Good riddance? EU's 'Brexit fatigue' limits UK extension options
BRUSSELS (Reuters) - Britain has just four weeks left as a member of the European Union. Or maybe not. Staying weeks, months, even years longer is the talk of London; but such ideas are getting a frosty hearing on the continent.
When Jean-Claude Juncker, head of the European Commission, confessed this week to “a certain Brexit fatigue” and his negotiator Michel Barnier said what Britain needs is not time but decisions, they were reflecting a broad impatience that means Britain will struggle to get more than a short delay.
It also bodes ill for so-called “remainer” Britons hoping they might halt the whole process.
One of the remainers’ staunchest friends in Brussels, the European Parliament’s Brexit coordinator Guy Verhofstadt, summed up the new chill across the English Channel by complaining: “The Union has been taken hostage by Brexit already for too long.
“The UK has had almost two years to make up its mind. Now it is time to decide: A deal, no deal or stay,” he added, ruling out an extension much beyond EU legislative elections on May 26.
“It is high time that we can spend our energy on more positive projects and the in depth reforms Europe desperately needs.”
Typical of even blunter language now current in private in Brussels, an envoy from one major member state told Reuters on Thursday: “The more time elapses, the less patience there is and the less we want to help ... People are fed up.”
Unable to get her deal for a smooth withdrawal through a British parliament torn between those wanting looser ties to the EU and those who want to remain, Prime Minister Theresa May this week conceded that members of parliament could oblige her to ask Brussels to let Britain stay beyond a negotiating deadline of March 29.
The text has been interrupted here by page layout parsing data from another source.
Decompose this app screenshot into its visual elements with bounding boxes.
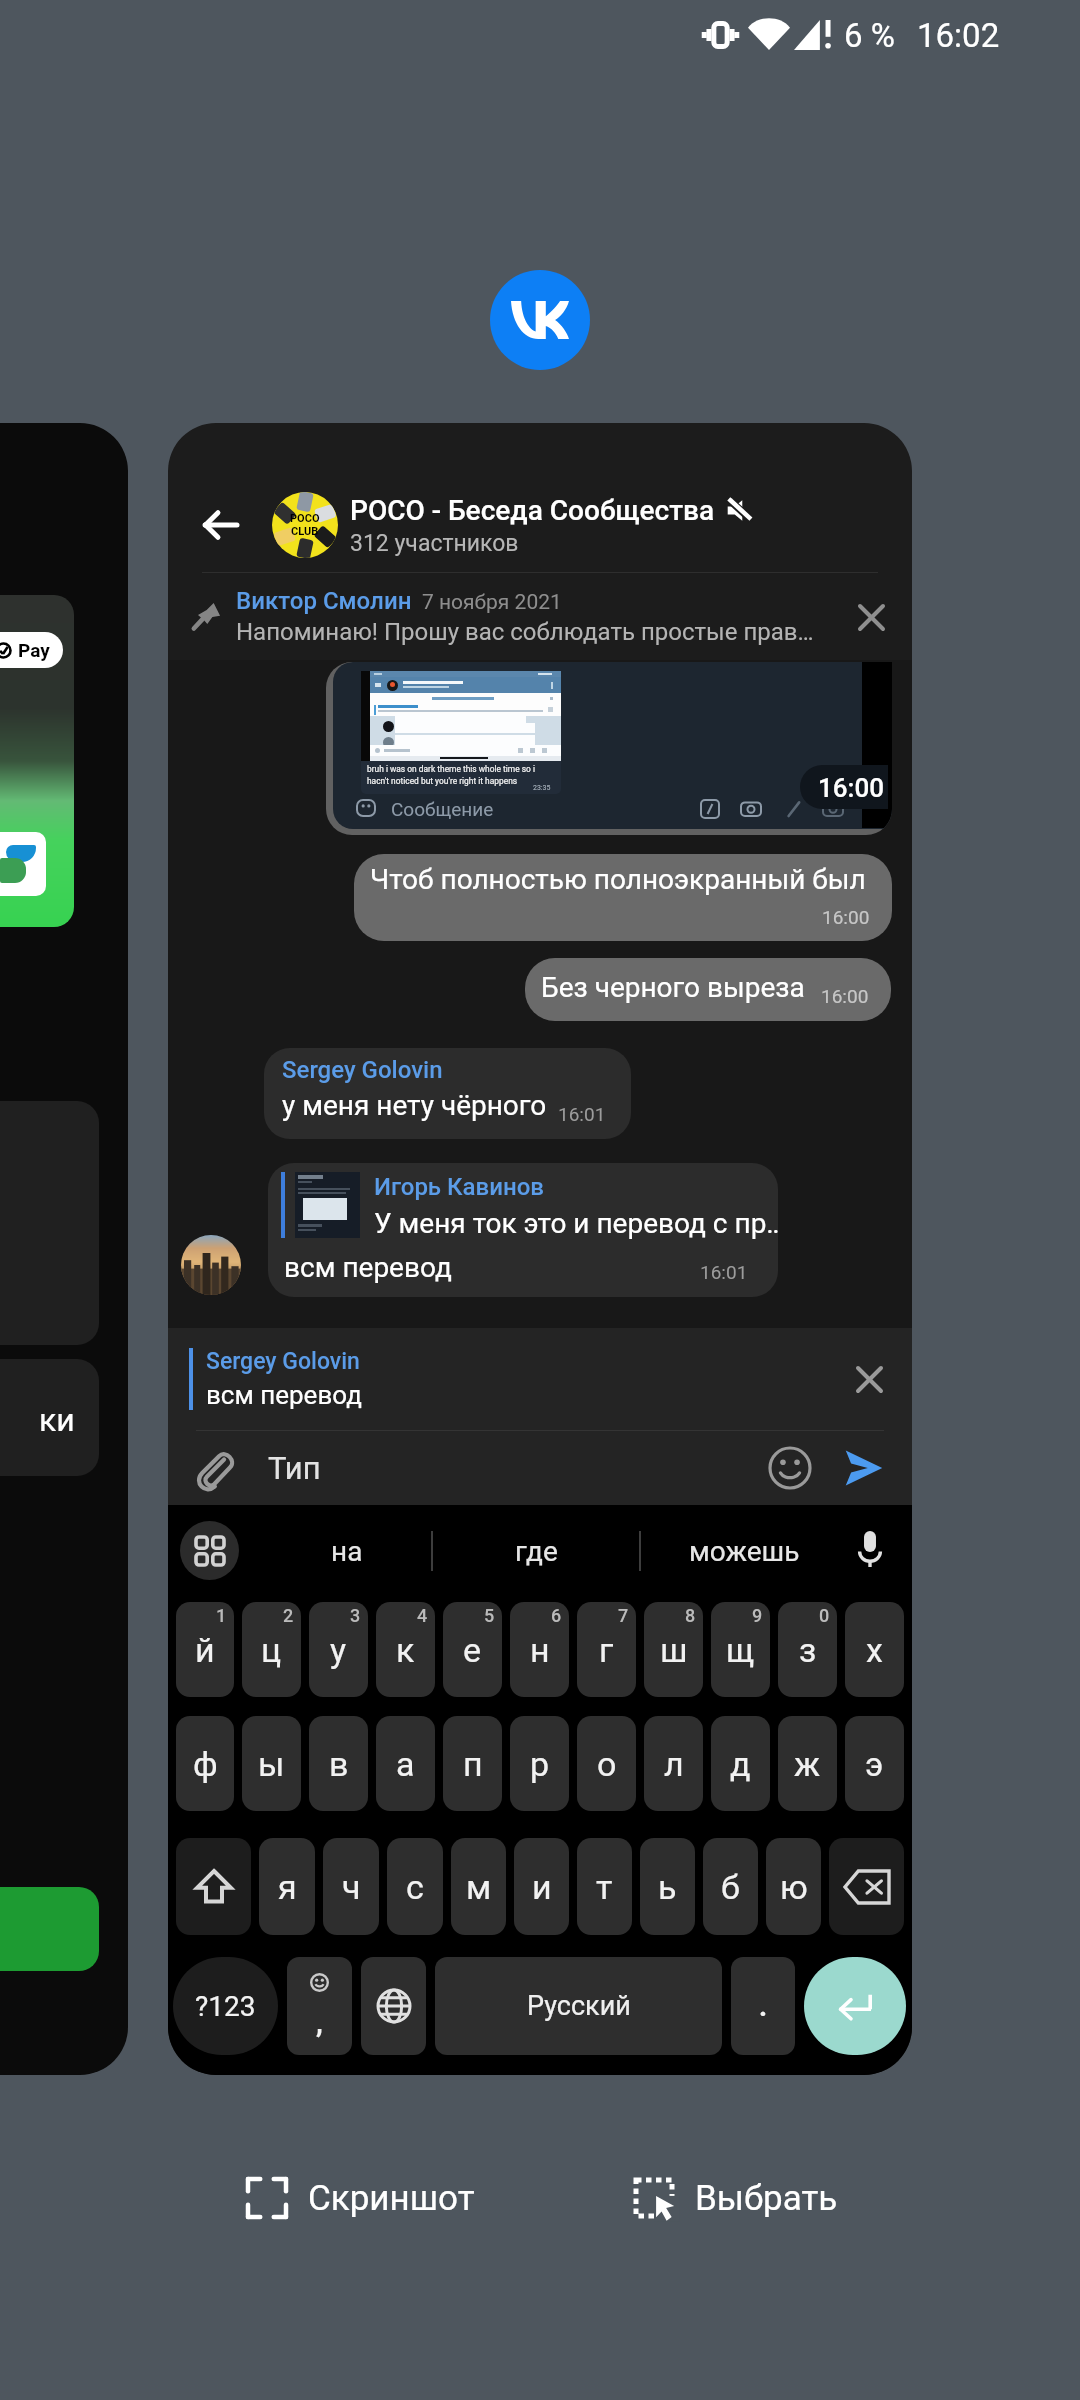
button[interactable]: т [577,1838,632,1935]
button[interactable]: Чтоб полностью полноэкранный был [354,854,892,941]
staticText: 0 [819,1605,830,1626]
button[interactable]: ?123 [173,1957,278,2055]
staticText: с [406,1867,424,1907]
staticText: ь [658,1867,677,1907]
staticText: CLUB [291,525,319,538]
staticText: 6 % [844,16,895,55]
button[interactable]: Emoji [760,1438,820,1498]
button[interactable]: х [845,1602,904,1697]
button[interactable]: . [731,1957,795,2055]
button[interactable]: г [577,1602,636,1697]
button[interactable]: VK [490,270,590,370]
staticText: и [532,1867,552,1907]
staticText: о [597,1744,617,1784]
staticText: б [721,1867,740,1907]
staticText: ф [193,1744,218,1784]
button[interactable]: я [259,1838,315,1935]
button[interactable]: ю [766,1838,821,1935]
staticText: ч [342,1867,361,1907]
button[interactable]: ж [778,1716,837,1811]
staticText: 7 [618,1605,629,1626]
button[interactable]: Keyboard toolbar [180,1521,239,1580]
staticText: 16:02 [917,16,1000,55]
staticText: на [331,1535,363,1568]
staticText: 16:00 [821,985,869,1007]
button[interactable]: э [845,1716,904,1811]
button[interactable]: Back [186,491,254,559]
button[interactable]: Attach [186,1440,242,1496]
staticText: 9 [752,1605,763,1626]
button[interactable]: н [510,1602,569,1697]
button[interactable]: р [510,1716,569,1811]
button[interactable]: з [778,1602,837,1697]
button[interactable]: щ [711,1602,770,1697]
staticText: можешь [689,1535,800,1568]
button[interactable]: й [176,1602,234,1697]
button[interactable]: б [703,1838,758,1935]
staticText: ы [258,1744,285,1784]
staticText: 16:01 [558,1103,606,1125]
staticText: щ [726,1630,755,1670]
button[interactable] [176,1838,251,1935]
staticText: У меня ток это и перевод с пр… [374,1207,778,1240]
button[interactable]: Скриншот [234,2165,487,2231]
staticText: п [463,1744,483,1784]
button[interactable]: п [443,1716,502,1811]
button[interactable]: а [376,1716,435,1811]
staticText: bruh i was on dark theme this whole time… [367,764,535,774]
button[interactable]: Change language [361,1957,426,2055]
button[interactable]: ь [640,1838,695,1935]
button[interactable]: Close pinned [848,594,894,640]
staticText: ц [261,1630,282,1670]
staticText: 2 [283,1605,294,1626]
button[interactable]: Игорь Кавинов [268,1163,778,1297]
button[interactable]: ы [242,1716,301,1811]
button[interactable]: Без черного выреза [525,958,891,1021]
button[interactable]: м [451,1838,506,1935]
button[interactable]: л [644,1716,703,1811]
button[interactable]: Cancel reply [846,1356,892,1402]
button[interactable]: в [309,1716,368,1811]
button[interactable]: можешь [641,1515,847,1587]
button[interactable]: где [433,1515,639,1587]
button[interactable]: к [376,1602,435,1697]
button[interactable]: у [309,1602,368,1697]
button[interactable]: Русский [435,1957,722,2055]
button[interactable]: , [287,1957,352,2055]
staticText: ю [780,1867,808,1907]
staticText: всм перевод [284,1251,452,1284]
button[interactable]: ч [323,1838,379,1935]
button[interactable]: и [514,1838,569,1935]
staticText: Сообщение [391,798,494,820]
staticText: к [396,1630,415,1670]
button[interactable]: Выбрать [621,2165,850,2231]
button[interactable]: Voice input [838,1517,902,1581]
button[interactable]: ф [176,1716,234,1811]
staticText: г [599,1630,614,1670]
button[interactable]: Enter [804,1957,906,2055]
staticText: Игорь Кавинов [374,1173,545,1201]
button[interactable]: д [711,1716,770,1811]
staticText: , [316,2006,323,2039]
staticText: у меня нету чёрного [282,1089,547,1122]
button[interactable]: ш [644,1602,703,1697]
button[interactable]: о [577,1716,636,1811]
button[interactable] [829,1838,904,1935]
button[interactable]: е [443,1602,502,1697]
button[interactable]: Pay [0,423,128,2075]
staticText: Выбрать [695,2178,838,2219]
staticText: Pay [18,639,50,661]
staticText: ш [660,1630,688,1670]
button[interactable]: на [263,1515,431,1587]
button[interactable]: Sergey Golovin [264,1048,631,1139]
button[interactable]: bruh i was on dark theme this whole time… [326,662,892,835]
staticText: д [730,1744,751,1784]
button[interactable]: Send [838,1442,890,1494]
staticText: н [530,1630,550,1670]
staticText: 312 участников [350,530,519,557]
staticText: Sergey Golovin [282,1056,443,1084]
staticText: э [865,1744,884,1784]
button[interactable]: ц [242,1602,301,1697]
staticText: а [396,1744,415,1784]
button[interactable]: с [387,1838,443,1935]
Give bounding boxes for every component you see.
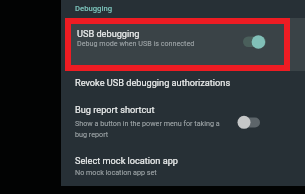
button[interactable] — [237, 111, 261, 133]
staticText: No mock location app set — [75, 168, 157, 176]
button[interactable]: Revoke USB debugging authorizations — [61, 73, 305, 100]
button[interactable]: Bug report shortcut — [61, 101, 305, 145]
staticText: Revoke USB debugging authorizations — [75, 77, 231, 88]
staticText: bug report — [75, 130, 109, 138]
button[interactable] — [65, 18, 305, 71]
staticText: Debugging — [75, 4, 113, 13]
staticText: Select mock location app — [75, 155, 178, 166]
staticText: Show a button in the power menu for taki… — [75, 119, 220, 127]
staticText: Debug mode when USB is connected — [77, 39, 195, 47]
button[interactable]: Select mock location app — [61, 150, 305, 186]
staticText: Bug report shortcut — [75, 104, 155, 115]
staticText: USB debugging — [77, 28, 140, 39]
button[interactable] — [244, 30, 268, 52]
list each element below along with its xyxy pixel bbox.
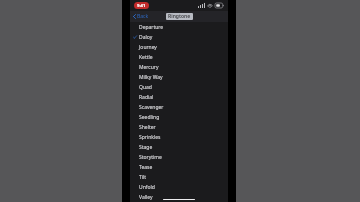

Having insisted that the threat of inflicting economic chaos on Europe by leaving without a deal remains vital to persuade the other 27 states to make concessions on the Irish border, May now says a short extension of a few weeks might be acceptable.
But with her Labour opponents now rallying to calls for a new referendum to stop Brexit altogether, British lawmakers do not rule out pressing to put the process on hold much longer.
In that, they may take some comfort from ideas of a long extension to the process that were floated by some EU officials after May ran into trouble with the deal at home in December.
However, EU diplomats say that a suggestion to let Britain remain a full EU member until even, say, the end of next year — which was due to be a status-quo transition period — may be as much intended to spook hardline, pro-Brexit MPs into accepting May’s deal for fear of ending up stuck inside the EU.
FROM FEAR TO ANGER
Nearly three years ago, reeling from a hammer blow to decades of European integration after Britons voted to leave, many EU leaders would have seized any chance to put the genie back in the bottle.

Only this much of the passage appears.